Interview, on 06/29/15 at 4:45 PM, with RN #4 revealed she recalled a weekend maybe in April 2015 when a patient was "turned away" one (1) night because the facility did not have the "service" available to treat the patient. She stated however, that should never happen because once a patient was in the ED they were supposed to treat prior to transferring the patient. RN #4 stated she did not recall being informed of the ED being on divert for STEMI's by RN #2/Charge Nurse. Per interview, she had only received a "little" EMTALA training during her orientation a few months before, and was not aware of all the requirements, but knew a patient should be treated before being transferred.
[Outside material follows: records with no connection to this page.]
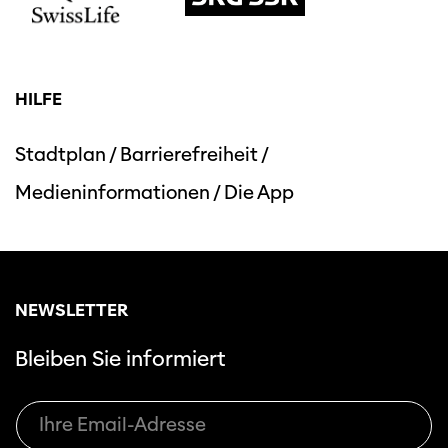
HILFE
Stadtplan
/
Barrierefreiheit
/
Medieninformationen
/
Die App
NEWSLETTER
Bleiben Sie informiert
Interview, on 06/29/15 at 5:39 PM, with RN #3 revealed when she started work a few months before she had received some training on EMTALA requirements in orientation. Per interview, she had just received additional training in the past month or so related to what had happened in April 2015 when a patient was "turned away" from the ED. She stated she had worked the night that incident occurred and RN #1 had been "upset" because she'd had to turn the patient away after being told to do so by RN #2/Charge Nurse. RN #3 revealed a message had been sent out that weekend which RN #2/Charge Nurse had received that the ED was on divert for STEMI's. She stated she and the other nurses had thought it was only for one (1) night, Friday night; however, learned later on it had been for the whole weekend. According to RN #3, "communication hadn't been great" that weekend, and it was important for everyone to know important information, such as, being on divert for STEMI's. RN #3 stated RN #1 had not been aware of the ED being on divert for STEMI's when she took report from the ambulance personnel, and had accepted the patient. Per interview, when RN #1 reported the incoming STEMI patient to RN #2/Charge Nurse, he told her the ED "couldn't handle that patient" and to call the ambulance personnel back to tell them. She stated RN #1 had not obtained information of where the ambulance was coming from, attempted phoning EMS stations, but never got the correct one. Further interview revealed the ambulance arrived at the facility's ED where the EMS personnel were told by RN #1 "they would have to go on" to another facility. RN #3 stated no patient should ever be "turned away" from the ED and should receive an appropriate MSE. In addition, she stated she sure wouldn't want her family "done that way".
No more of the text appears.